Trump Slams Supreme Court Over Deportation Block: “It Would Take 200 Years”

Joshua Sukoff
Joshua Sukoff

President Donald Trump is sounding the alarm on the growing judicial obstruction he says is crippling his administration’s effort to clean up the illegal immigration disaster left behind by Joe Biden.

In a pair of Truth Social posts Monday, Trump went after federal judges—and even the Supreme Court—for slowing down or outright blocking his efforts to deport gang members and violent criminals under the Alien Enemies Act. The law, revived by Trump in March, was meant to speed up removals of foreign nationals from terror-linked gangs like MS-13 and Venezuela’s Tren de Aragua.

But instead of backing his crackdown, the courts keep getting in the way.

“I’m doing what I was elected to do,” Trump wrote. “Remove criminals from our Country, but the Courts don’t seem to want me to do that.”

Trump specifically called out the Supreme Court for temporarily pausing deportations under the Alien Enemies Act, including those involving members of Venezuelan prison gangs. “They are being stymied at every turn,” he said of his immigration team. “Even the U.S. Supreme Court, which I have such great respect for, but which seemingly doesn’t want me to send violent criminals and terrorists back to Venezuela, or any other Country, for that matter.”

The president argued that the courts have been manipulated by the Left. “The Courts are intimidated by the Radical Left who are ‘playing the Ref,’” he wrote.

One justice, however, earned Trump’s praise: “Great Supreme Court Justice Samuel Alito correctly wants to dissolve the pause on deportations. He is right on this!”

Justice Alito recently issued a scathing dissent over the court’s 5-4 decision to halt Trump’s deportation flights. Trump echoed Alito’s frustration, warning that if the administration is forced to provide individual trials for every deportee, enforcement becomes physically impossible.
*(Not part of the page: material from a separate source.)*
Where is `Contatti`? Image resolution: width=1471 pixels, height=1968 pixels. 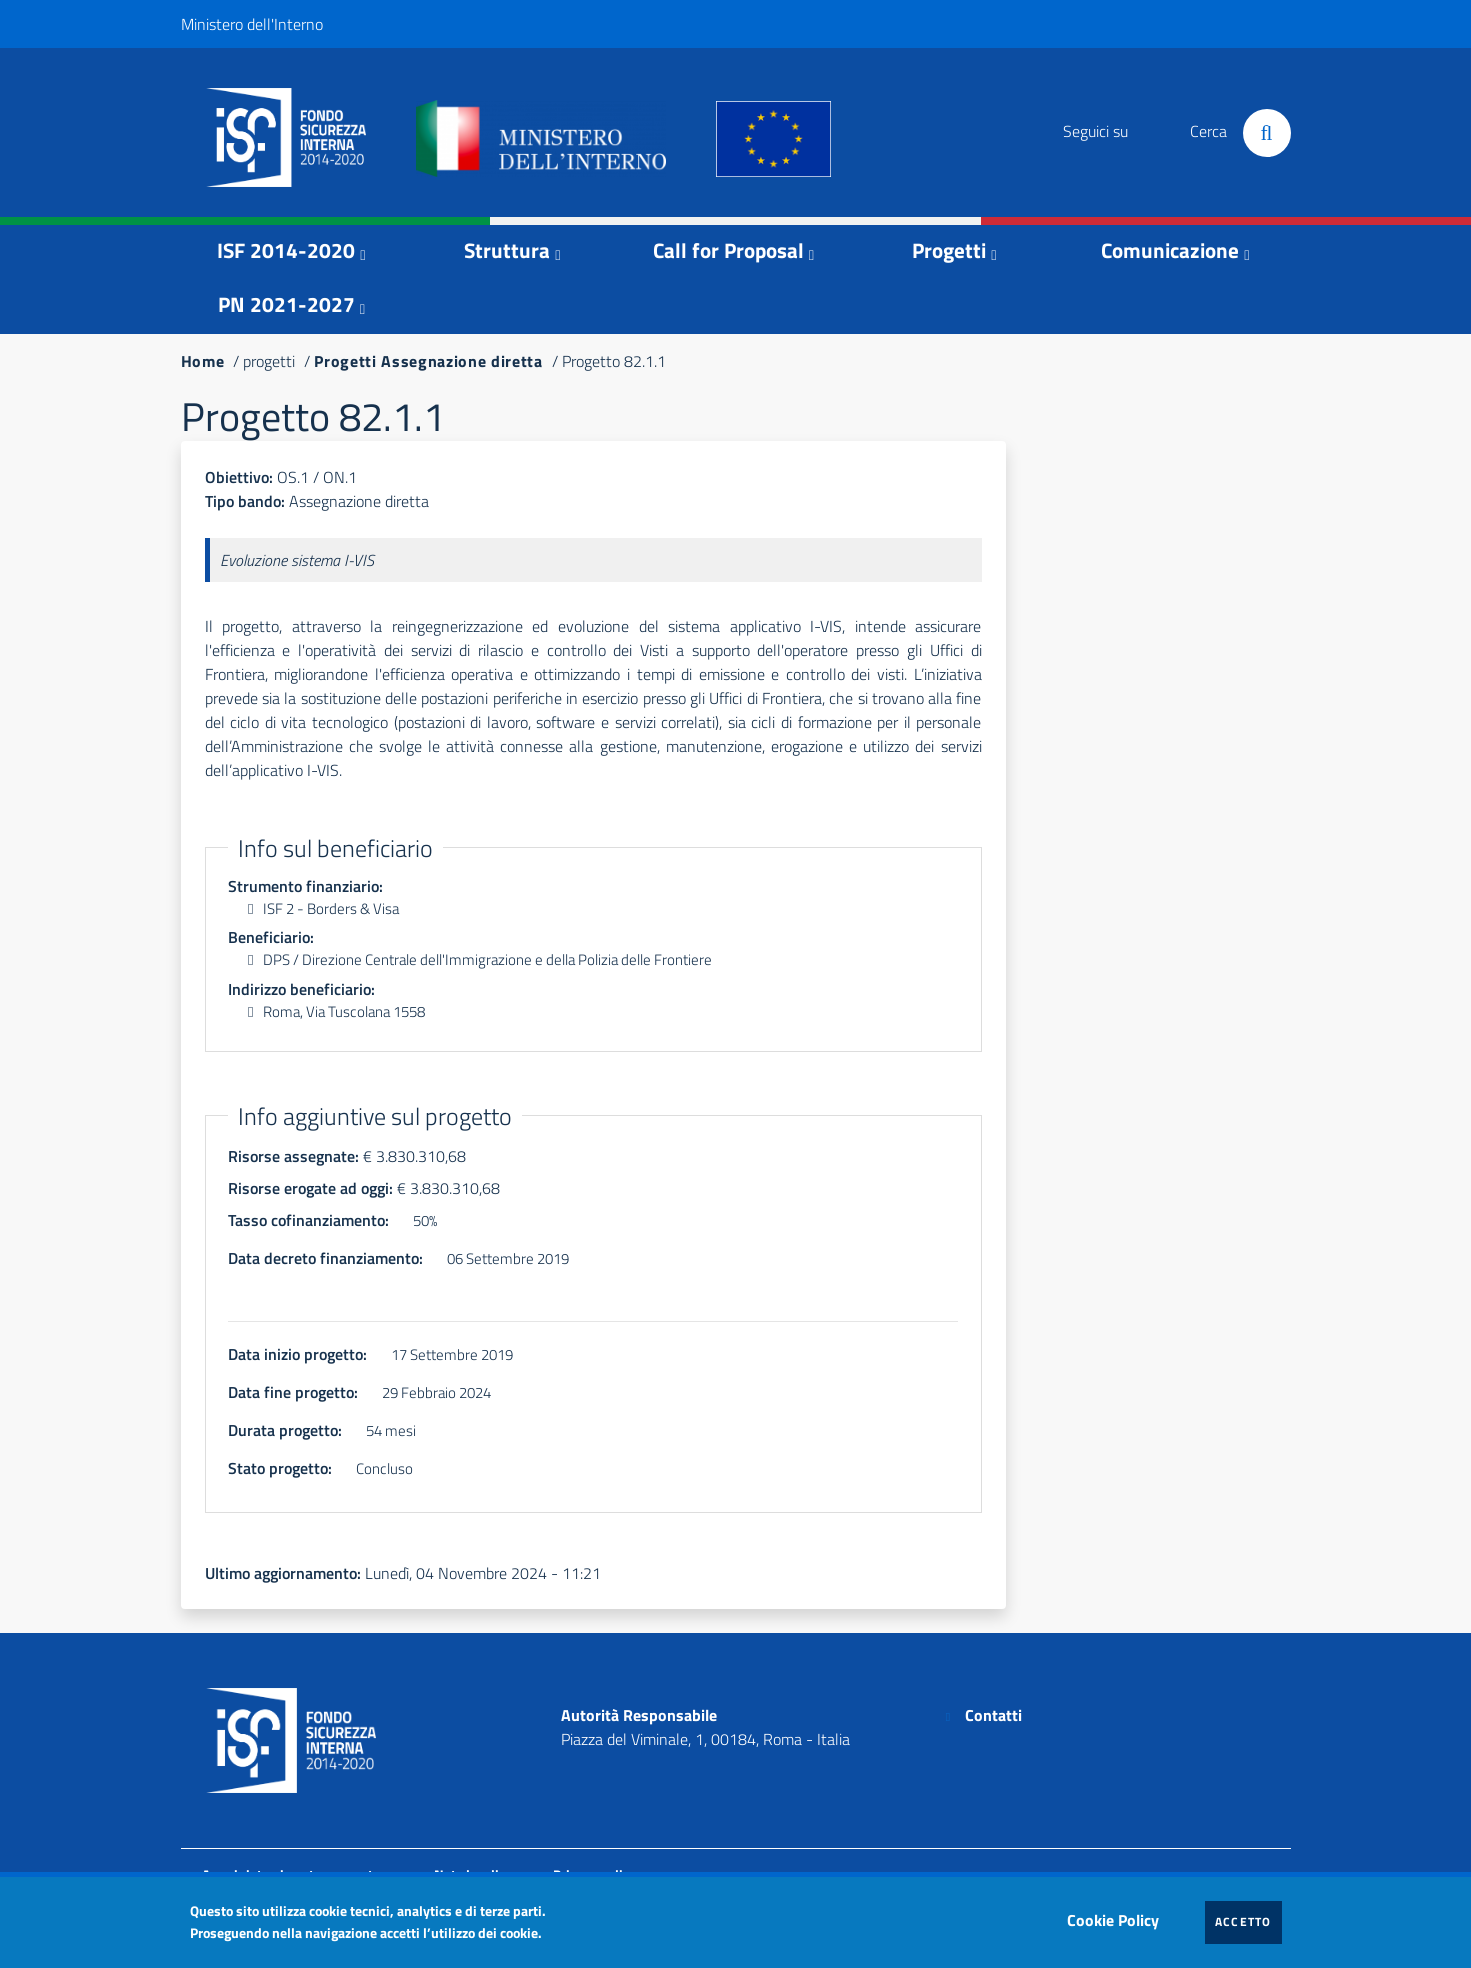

“We cannot give everyone a trial, because to do so would take, without exaggeration, 200 years,” Trump stated. “We would need hundreds of thousands of trials for the hundreds of thousands of Illegals we are sending out of the Country. Such a thing is not possible to do. What a ridiculous situation we are in. MAKE AMERICA GREAT AGAIN!”

In a follow-up post, Trump ripped into the courts and Democrats for defending Kilmar Abrego Garcia, the MS-13 member who was deported to El Salvador earlier this year and is now at the center of a media firestorm.

“This is the man, Kilmar Abrego Garcia, that the Courts are trying to save from being deported?” Trump asked. “He was supposed to be, according to the Judge and the Democrats, a wonderful father from Maryland, but then they noticed he had ‘MS-13’ tattooed onto his knuckles (and lots of really bad stories about his past!).”

Garcia’s case has become a political lightning rod. While Democrats like Sen. Chris Van Hollen (D-MD) have flown to El Salvador to advocate for his return, Trump and his supporters argue he’s exactly the kind of violent criminal the administration is right to deport.

MS-13, Trump reminded followers, is “perhaps, the worst” of all criminal gangs operating in the United States.

“This is the gang that is, perhaps, the worst of them all. What is wrong with our Country?” he wrote.

The president’s frustration reflects a broader concern within the administration: nearly every major immigration move since January 20 has been challenged in court. Judges, many appointed by Democrats, have issued a steady stream of injunctions that tie up the administration in legal delays—while dangerous criminals remain on U.S. soil.

Trump’s message is clear: the courts aren’t just obstructing policy—they’re endangering the country. And if the judicial branch continues to stall enforcement, the president warns, America may soon lose the ability to defend itself from the very criminals it’s trying to expel.